> Brief
The copy you give must match the records exactly, except that it holds no images.

> Saved entries
________

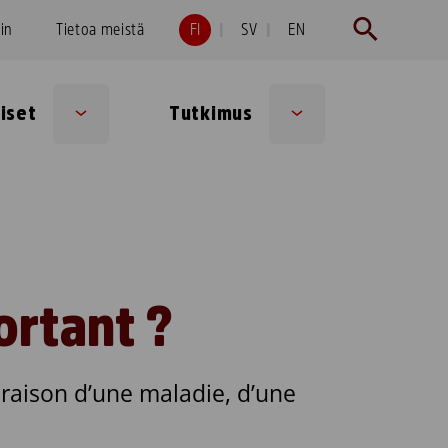
hin
Tietoa meistä
FI
SV
EN
iset
Tutkimus
Sub
Sub
menu
menu
ortant ?
 raison d’une maladie, d’une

________

> Exercise solution
hin
Tietoa meistä
FI
SV
EN
iset
Tutkimus
Sub
Sub
menu
menu
ortant ?
 raison d’une maladie, d’une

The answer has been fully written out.